ECB to cut key rate as Greece readies euro exit

Analysts see Portugal, Ireland needing help

Last updated:
2 MIN READ

Frankfurt: The European Central Bank will step up measures to tackle Europe's debt crisis in the third quarter, before a probable Greek exit from the euro area next year, Citigroup Inc. said.

"We assume that Greece will leave the European Monetary Union in early 2013," economists led by London-based Willem Buiter wrote in an investor report. "We expect governments and the ECB, with extra longer-term refinancing operations and a rate cut to 0.5 per cent in the third quarter, to put in place measures to contain the contagion."

Portugal and Ireland will require further international bailouts, the economists wrote. A programme for Spain and financial-market support for Spanish and Italian government bonds, will also be needed, they wrote.

Germany's 10-year bund yield will drop to a record 1.25 per cent in the fourth quarter, according to forecasts provided in the report. Spain's 10-year yield difference over bunds, Europe's benchmark government debt securities, will widen to 600 basis points, or 6 percentage points, in the third quarter. Italy's yield spread will reach 600 basis points by the end of the year, the forecasts show.

Record low

Germany's 10-year bond yield fell to a record-low 1.351 per cent yesterday. The yield difference between Spanish and German 10-year bonds widened seven basis points to 489 basis points.

Italy's spread over bunds widened three basis points to 432 basis points.

"We are revising down our forecasts for German bund yields and these now reflect an expectation that two-year and three- year yields will turn negative," Mark Schofield, head of interest-rate strategy in London, wrote in the note.

The bund yield will average 1.25 per cent in the fourth quarter and in the first quarter of 2013, Citigroup forecast.

The rate on the German securities will be 2.21 per cent in the fourth quarter and rise to 2.35 per cent in the first quarter, according to a weighted average of analyst estimates compiled by Bloomberg.

So-called stability bonds for the euro region or more intervention by the European Central Bank won't be a permanent solution to restore the trust of financial markets, Estonian Finance Minister Juergen Ligi said yesterday at a conference in Sopot, Poland, according to an e-mailed transcript from the finance ministry today. Countries need to address their budget deficits and excessive debts to rebuild trust, Ligi said.

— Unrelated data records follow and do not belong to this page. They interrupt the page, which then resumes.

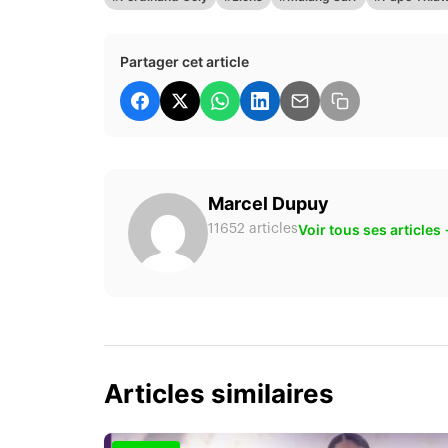
Partager cet article
Marcel Dupuy
Voir tous ses articles
11652 articles
Articles similaires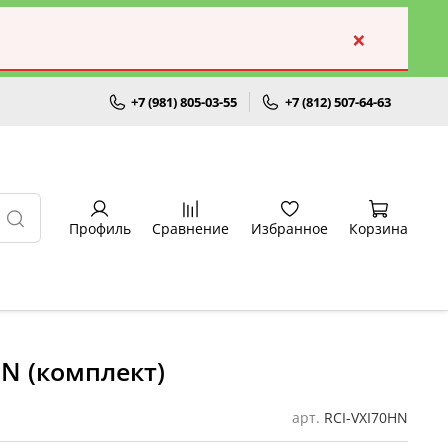
×
+7 (981) 805-03-55
+7 (812) 507-64-63
Профиль
Сравнение
Избранное
Корзина
N (комплект)
арт.
RCI-VXI70HN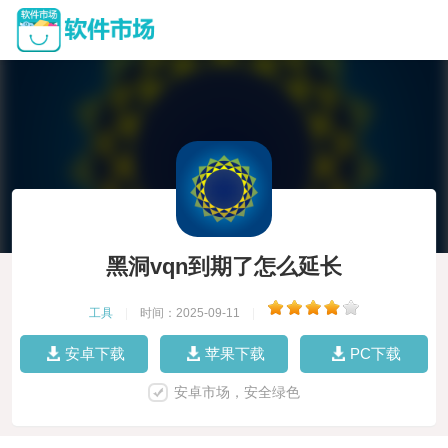
黑洞vqn到期了怎么延长
工具
|
时间：2025-09-11
|
安卓下载
苹果下载
PC下载
安卓市场，安全绿色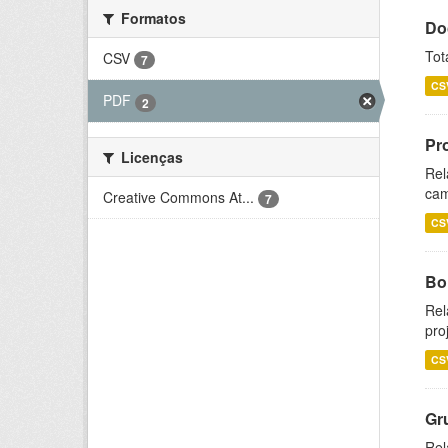
Formatos
Do
Tot
CSV
7
CS
PDF
2
Pr
Licenças
Rel
cam
Creative Commons At...
7
CS
Bol
Rel
pro
CS
Gr
Rel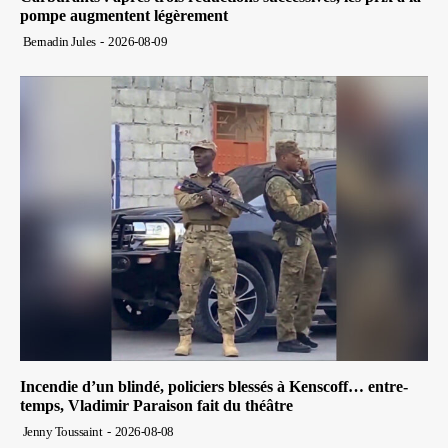
pompe augmentent légèrement
Bernadin Jules
-
2026-08-09
Incendie d’un blindé, policiers blessés à Kenscoff… entre-
temps, Vladimir Paraison fait du théâtre
Jenny Toussaint
-
2026-08-08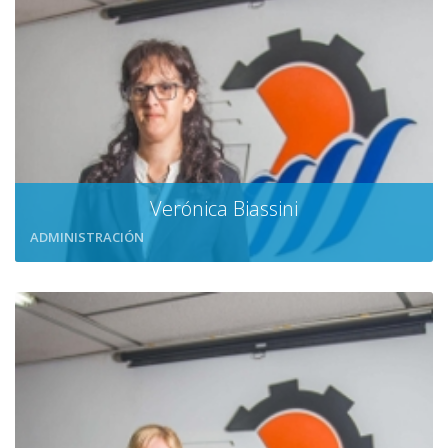
Verónica Biassini
ADMINISTRACIÓN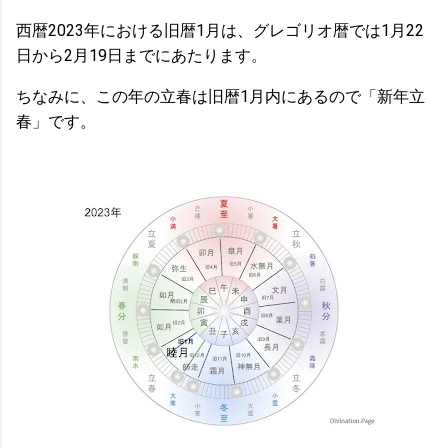
西暦2023年における旧暦1月は、グレゴリオ暦では1月22
日から2月19日までにあたります。
ちなみに、この年の立春は旧暦1月内にあるので「新年立
春」です。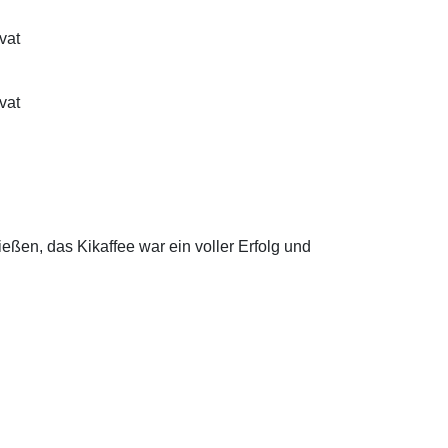
ivat
ivat
en, das Kikaffee war ein voller Erfolg und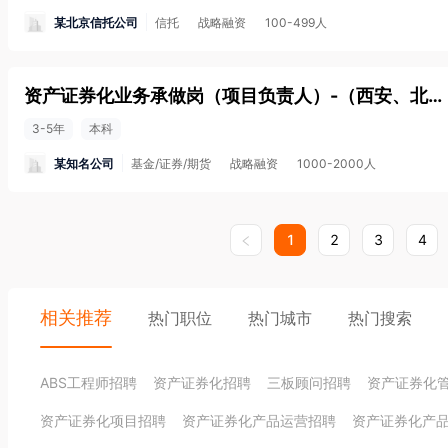
某北京信托公司
信托
战略融资
100-499人
资产证券化业务承做岗（项目负责人）-（西安、北京、上海、成都、深圳）
3-5年
本科
某知名公司
基金/证券/期货
战略融资
1000-2000人
1
2
3
4
相关推荐
热门职位
热门城市
热门搜索
ABS工程师招聘
资产证券化招聘
三板顾问招聘
资产证券化
资产证券化项目招聘
资产证券化产品运营招聘
资产证券化产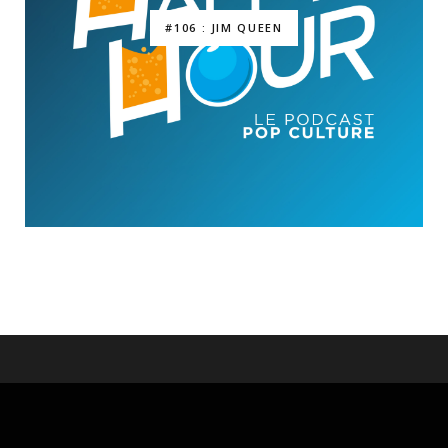
#106 : JIM QUEEN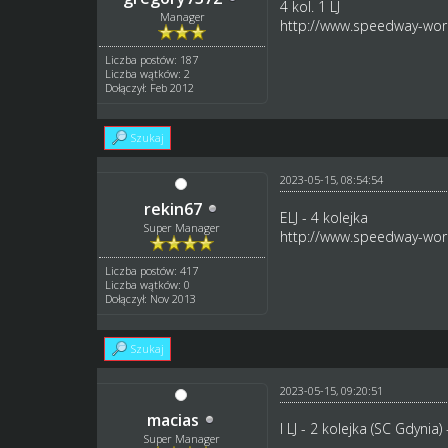
4 kol. 1 LJ
Manager
http://www.speedway-worl
Liczba postów: 187
Liczba wątków: 2
Dołączył: Feb 2012
Szukaj
2023-05-15, 08:54:54
rekin67
ELJ - 4 kolejka
Super Manager
http://www.speedway-worl
Liczba postów: 417
Liczba wątków: 0
Dołączył: Nov 2013
Szukaj
2023-05-15, 09:20:51
macias
I LJ - 2 kolejka (SC Gdynia)
Super Manager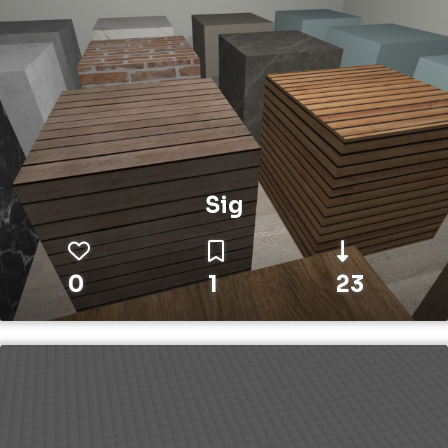
Sig
0
1
23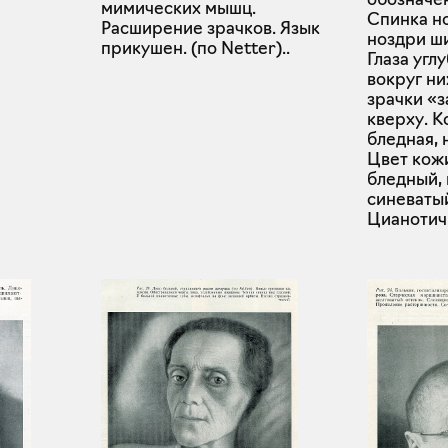
мимических мышц.
Спинка но
Расширение зрачков. Язык
ноздри ш
прикушен. (по Netter)..
Глаза угл
вокруг ни
зрачки «
кверху. К
бледная, 
Цвет кож
бледный, 
синеваты
Цианотич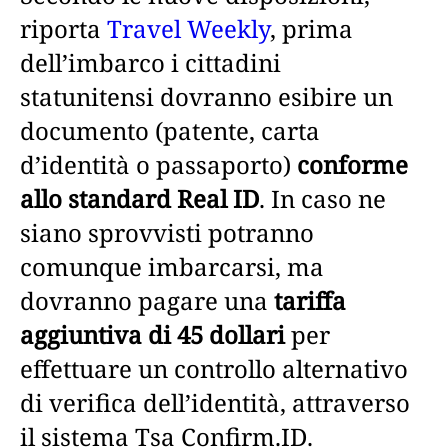
riporta
Travel Weekly
, prima
dell’imbarco i cittadini
statunitensi dovranno esibire un
documento (patente, carta
d’identità o passaporto)
conforme
allo standard Real ID
. In caso ne
siano sprovvisti potranno
comunque imbarcarsi, ma
dovranno pagare una
tariffa
aggiuntiva di 45 dollari
per
effettuare un controllo alternativo
di verifica dell’identità, attraverso
il sistema Tsa Confirm.ID.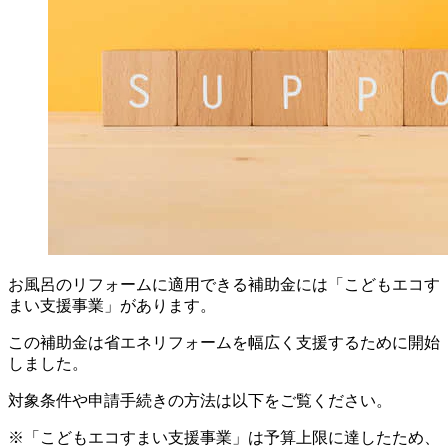
お風呂のリフォームに適用できる補助金には「こどもエコす
まい支援事業」があります。
この補助金は省エネリフォームを幅広く支援するために開始
しました。
対象条件や申請手続きの方法は以下をご覧ください。
※「こどもエコすまい支援事業」は予算上限に達したため、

Spanish Prime Minister Mariano Rajoy yesterday called on the European Central Bank to act to bring down rising borrowing costs after Spanish bond yields approached the levels that pushed Greece, Ireland and Portugal into bailouts. "If public debt isn't sustainable, we have a problem," he said after a meeting of European Union leaders in Brussels. "I insist it is up to the ECB to take this decision that it has already taken in the past."